Impacts of major cations (K(+), Na (+), Ca (2+), Mg (2+)) and protons on toxicity predictions of nickel and cadmium to lettuce (Lactuca sativa L.) using exposure models.

Biotic ligand models (BLM) explicitly accounting for hypothetical interactions with biotic ligands and bioavailability as dictated by water chemistry have been developed for various metals and different organisms. It is only recently that BLMs for plants have received increasing attention. Lettuce is one of the most important vegetable crops in the world. This study investigated the impacts of Ca(2+), Mg(2+), K(+), Na(+) and pH, on acute toxicity of Ni and Cd to butter-head lettuce seedlings (Lactuca sativa L.). 4-day assays with the root elongation inhibition (REI) as the endpoint were performed in hydroponic solutions.

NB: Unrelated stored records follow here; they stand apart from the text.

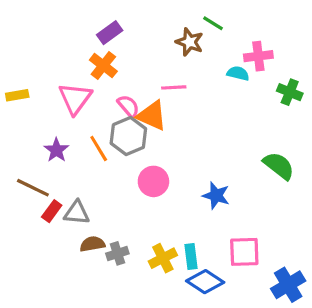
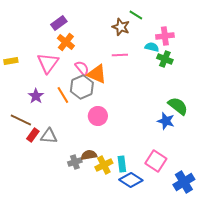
purple rectangle: (110, 33) -> (59, 23), moved
pink line: (174, 87) -> (120, 55), moved
green cross: (290, 92) -> (165, 59), moved
blue star: (216, 195) -> (166, 121), moved
brown semicircle: (92, 244) -> (89, 155), moved
pink square: (244, 252) -> (156, 161), turned 35

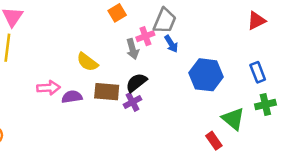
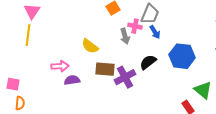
pink cross: (145, 36) -> (135, 26), turned 32
black semicircle: (136, 83) -> (148, 62), moved
purple semicircle: (72, 97) -> (72, 80), moved
purple cross: (133, 102) -> (125, 77), size x1.5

Magnesium was found to be the sole cation significantly enhancing the median inhibition concentration (IC50) of Ni(2+) with increasing concentration. By incorporating the competitive effects of Mg(2+), the Ni-toxicity prediction was improved significantly as compared to the total metal model (TMM) and the free ion activity model (FIAM). The conditional stability constants derived from the Ni-BLM were log K MgBL = 2.86, log K NiBL = 5.1, and f NiBL (50%)  = 0.57. A slight downtrend was observed in the 4-d IC50 of Cd(2+) at increasing H(+) concentrations, but this tendency was not consistent and statistically significant (p = 0.07) over the whole range. The overall variations of Cd-toxicity within the tested Na(+), K(+), Ca(2+) and Mg(2+) concentration ranges were relatively small and not statistically significant. 80 % of lettuce REI by Cd could be explained using both TMM and FIAM instead of BLM in the present study. Thus, the mechanistically underpinned models for soil quality guidelines should be developed on a metal-specific basis across different exposure conditions.